For the longest moment, Sielle refused to make eye contact. “What is missing?” she finally said.
“A power source.” Carrus didn’t know why he spoke in a whisper. “There is nothing in this speye that would give its wings power to move. Nothing that would make this whole mechanism come alive.”
It was something he had suspected for a while yet chose to remain quiet, not wishing to shame himself if he were wrong after all. Yet judging from Sielle demeanor Carrus sensed that he had in fact stumbled onto something important.
Slowly, Sielle looked up from the mechanics on the desk and looked him in the eye. “They don’t need a power source,” she said, her voice low.
“I respectfully disagree,” Carrus replied with a matching tone, not taking his eyes off hers.
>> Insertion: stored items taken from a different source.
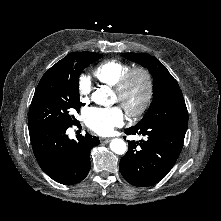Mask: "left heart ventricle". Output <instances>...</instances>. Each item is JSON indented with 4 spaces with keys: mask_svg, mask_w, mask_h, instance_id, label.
Instances as JSON below:
<instances>
[{
    "mask_svg": "<svg viewBox=\"0 0 221 221\" xmlns=\"http://www.w3.org/2000/svg\"><path fill=\"white\" fill-rule=\"evenodd\" d=\"M144 94V82L141 78H136L133 81L129 94L127 96V104L131 107L137 106ZM115 100H117V96H114ZM118 101V100H117Z\"/></svg>",
    "mask_w": 221,
    "mask_h": 221,
    "instance_id": "left-heart-ventricle-1",
    "label": "left heart ventricle"
}]
</instances>
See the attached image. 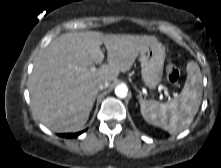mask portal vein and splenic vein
<instances>
[{
    "instance_id": "18ae733b",
    "label": "portal vein and splenic vein",
    "mask_w": 221,
    "mask_h": 168,
    "mask_svg": "<svg viewBox=\"0 0 221 168\" xmlns=\"http://www.w3.org/2000/svg\"><path fill=\"white\" fill-rule=\"evenodd\" d=\"M91 70H92V71H95V70H96V67L92 66V67H91ZM164 94H165L166 98H167L168 100H170V95H169V93H168L167 90L164 91Z\"/></svg>"
}]
</instances>
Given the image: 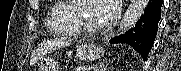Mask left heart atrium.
I'll return each mask as SVG.
<instances>
[{
  "mask_svg": "<svg viewBox=\"0 0 181 71\" xmlns=\"http://www.w3.org/2000/svg\"><path fill=\"white\" fill-rule=\"evenodd\" d=\"M103 8L101 13V21L108 23L112 21L119 12V1L118 0H103Z\"/></svg>",
  "mask_w": 181,
  "mask_h": 71,
  "instance_id": "1",
  "label": "left heart atrium"
}]
</instances>
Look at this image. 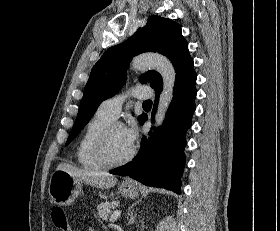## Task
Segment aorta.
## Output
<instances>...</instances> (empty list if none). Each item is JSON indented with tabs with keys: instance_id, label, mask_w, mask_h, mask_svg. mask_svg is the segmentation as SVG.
I'll list each match as a JSON object with an SVG mask.
<instances>
[{
	"instance_id": "obj_1",
	"label": "aorta",
	"mask_w": 280,
	"mask_h": 231,
	"mask_svg": "<svg viewBox=\"0 0 280 231\" xmlns=\"http://www.w3.org/2000/svg\"><path fill=\"white\" fill-rule=\"evenodd\" d=\"M133 70H147L154 68L162 76L163 90L159 98L157 112L155 114V125H161L173 98V88L176 80V72L169 60L160 54H142L132 60Z\"/></svg>"
}]
</instances>
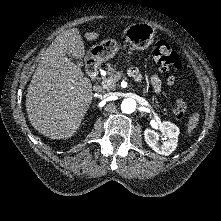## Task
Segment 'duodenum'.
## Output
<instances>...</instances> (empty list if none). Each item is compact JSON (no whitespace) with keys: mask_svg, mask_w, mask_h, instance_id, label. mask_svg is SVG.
I'll use <instances>...</instances> for the list:
<instances>
[{"mask_svg":"<svg viewBox=\"0 0 221 221\" xmlns=\"http://www.w3.org/2000/svg\"><path fill=\"white\" fill-rule=\"evenodd\" d=\"M85 70H86L87 77L90 80L94 81L97 75V70H98V63L94 57L87 58Z\"/></svg>","mask_w":221,"mask_h":221,"instance_id":"duodenum-1","label":"duodenum"}]
</instances>
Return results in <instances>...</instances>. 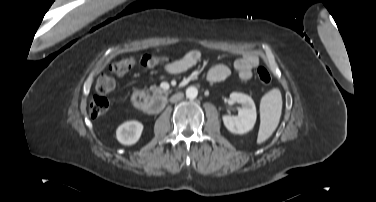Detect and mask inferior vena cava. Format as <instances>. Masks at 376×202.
Segmentation results:
<instances>
[{"mask_svg": "<svg viewBox=\"0 0 376 202\" xmlns=\"http://www.w3.org/2000/svg\"><path fill=\"white\" fill-rule=\"evenodd\" d=\"M181 98H183V94L182 93H178V94H176V95L173 96L172 101L175 102V101L180 100Z\"/></svg>", "mask_w": 376, "mask_h": 202, "instance_id": "obj_1", "label": "inferior vena cava"}]
</instances>
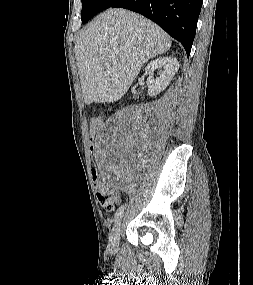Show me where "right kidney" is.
Instances as JSON below:
<instances>
[{"label":"right kidney","mask_w":253,"mask_h":285,"mask_svg":"<svg viewBox=\"0 0 253 285\" xmlns=\"http://www.w3.org/2000/svg\"><path fill=\"white\" fill-rule=\"evenodd\" d=\"M178 68L179 63L177 59L172 57H159L151 61L145 68V75H149L147 78L148 95L155 96L164 91ZM156 69L159 70V77L153 79L152 74Z\"/></svg>","instance_id":"right-kidney-1"}]
</instances>
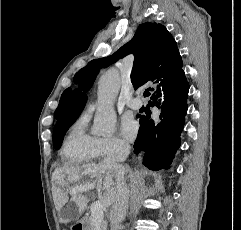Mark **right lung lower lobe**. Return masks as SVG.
Here are the masks:
<instances>
[{"mask_svg":"<svg viewBox=\"0 0 241 230\" xmlns=\"http://www.w3.org/2000/svg\"><path fill=\"white\" fill-rule=\"evenodd\" d=\"M151 99L160 109L158 118L140 116L134 149L145 151L143 164L151 170L167 169L180 146V134L187 113L189 84L182 66L153 89Z\"/></svg>","mask_w":241,"mask_h":230,"instance_id":"obj_1","label":"right lung lower lobe"}]
</instances>
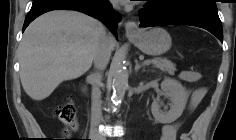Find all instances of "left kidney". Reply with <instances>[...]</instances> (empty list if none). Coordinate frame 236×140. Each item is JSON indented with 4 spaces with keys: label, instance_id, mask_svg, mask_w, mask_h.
<instances>
[{
    "label": "left kidney",
    "instance_id": "5707ae66",
    "mask_svg": "<svg viewBox=\"0 0 236 140\" xmlns=\"http://www.w3.org/2000/svg\"><path fill=\"white\" fill-rule=\"evenodd\" d=\"M162 95L169 97L170 110L162 111L160 97H157L151 105V111L156 121L167 124L178 119L186 106L188 93L177 80L166 78L161 83Z\"/></svg>",
    "mask_w": 236,
    "mask_h": 140
}]
</instances>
“I meant it doesn’t need a power source because the connection to the pilot supplies the power.”
“But you still haven’t told me what the connection is.”
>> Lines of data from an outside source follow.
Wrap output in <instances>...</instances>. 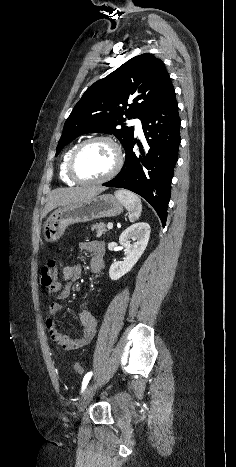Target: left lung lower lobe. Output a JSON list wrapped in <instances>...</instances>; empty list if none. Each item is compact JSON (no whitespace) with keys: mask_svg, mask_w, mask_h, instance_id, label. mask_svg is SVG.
<instances>
[{"mask_svg":"<svg viewBox=\"0 0 236 467\" xmlns=\"http://www.w3.org/2000/svg\"><path fill=\"white\" fill-rule=\"evenodd\" d=\"M141 122L146 143L144 146L137 143L140 151L136 155L133 152L136 141L132 139L124 147L126 158L122 170L103 186L125 188L139 194L152 205L165 226L181 142V120L173 86Z\"/></svg>","mask_w":236,"mask_h":467,"instance_id":"left-lung-lower-lobe-1","label":"left lung lower lobe"}]
</instances>
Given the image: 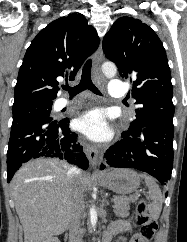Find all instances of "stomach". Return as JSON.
Returning a JSON list of instances; mask_svg holds the SVG:
<instances>
[{
  "mask_svg": "<svg viewBox=\"0 0 187 242\" xmlns=\"http://www.w3.org/2000/svg\"><path fill=\"white\" fill-rule=\"evenodd\" d=\"M99 182L116 193L129 194L139 188L140 177L131 169H114L100 176Z\"/></svg>",
  "mask_w": 187,
  "mask_h": 242,
  "instance_id": "0dacf381",
  "label": "stomach"
}]
</instances>
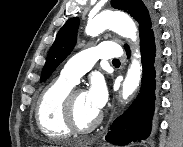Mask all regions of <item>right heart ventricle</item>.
<instances>
[{
  "instance_id": "1",
  "label": "right heart ventricle",
  "mask_w": 183,
  "mask_h": 147,
  "mask_svg": "<svg viewBox=\"0 0 183 147\" xmlns=\"http://www.w3.org/2000/svg\"><path fill=\"white\" fill-rule=\"evenodd\" d=\"M74 84L62 77L52 81L42 91L36 106V121L40 131L50 139L71 135L64 119V102Z\"/></svg>"
}]
</instances>
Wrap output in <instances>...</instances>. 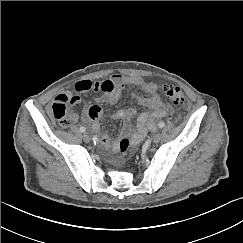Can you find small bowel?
Listing matches in <instances>:
<instances>
[{
  "instance_id": "obj_1",
  "label": "small bowel",
  "mask_w": 243,
  "mask_h": 243,
  "mask_svg": "<svg viewBox=\"0 0 243 243\" xmlns=\"http://www.w3.org/2000/svg\"><path fill=\"white\" fill-rule=\"evenodd\" d=\"M127 86H137L145 93L146 96L132 94V97L141 105L147 108L146 111L140 113L137 117L136 126H133L132 119L136 116L134 108L117 110L113 115V120H123L124 133L129 135L134 144L141 142L149 131L156 129V119L171 115L174 110L171 106L162 102L158 94V86L156 83L146 81L140 76L125 77L119 74L112 77L100 80H80L75 84L74 93H61L58 94L53 100L52 106L56 102H61L70 105L71 108L77 109L81 106L82 100L80 93L93 91L100 95L95 99V103L90 106L85 115L84 121H90L93 131L99 136L100 143L110 149L117 148V142L110 140L107 134L101 129L100 121L103 116L102 103L114 104L119 99L123 89ZM78 115L75 111L70 112V123L77 119Z\"/></svg>"
}]
</instances>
Instead of responding, Sielle stretched out her arm and placed her hand in front of him. At first Carrus had no clue what this meant until he noticed the bandage on her hand. It was on the same spot as the bandage on Taudal’s hand. Gaston also wore a bandage on the exact same spot.
So did everyone else in Clockworks.
“To pilot the speyes, we cut a tiny piece of our flesh and put it into the speye’s central mechanism, here. Because of this, the speye draws power from our own life force.”
A shiver ran down Carrus’ spine. As a child, he had heard stories of men and women who were able to extend their own lives by drawing the life force from other living beings, including other people. Such men and women had come to be called Life Stealers by common people but the proper term for them was Necromancers.
Slowly, Carrus made his chair move backwards, putting distance between himself and Sielle.
“We are not what you might think.” Carrus turned. Gaston stood there, for once without that all-knowing smile on his face. “When I was young, I joined a group of people who wanted to achieve immortality by drawing life out of lesser creatures. We told ourselves that animals are slaughtered and eaten every day. How would this be any different? It wasn’t… until one of us tried it on another human being and learned that a person’s life force is exceedingly larger than a beast’s. From then on, we were no longer idealists. We turned into murderers.”
The word reverberated through Clockworks and through Carrus’ mind. “Somewhere on that journey,” Gaston continued, “I decided the price for eternal life was too great. I chose to abandon my friends, surrender myself to Scholar Society and accept any punishment they deemed necessary but not before learning how to tap into the life force. To make amends for my crimes, I placed all that terrible knowledge into the hands of the Scholars, hoping that something good might come of it.”
“Why are you telling me this?” Carrus said, his voice trembling.
“Because you are ready to hear it and with that you are ready to truly join Clockworks department. What I and my friends did so many years ago was unspeakable but it is this same knowledge that has enabled Sielle, Taudal and all the rest to pilot these speyes. They are not murderers as my friends of old were. They lend their own life force to these machines. Using cursed knowledge, they shield the people of this land from Halmurri. Never forget that.”
“What about you?” Carrus asked.
“I will spend the rest of my life atoning for what I’ve done in my youth,” Gaston answered, his face like a slab of stone. “And it probably won’t be long enough.”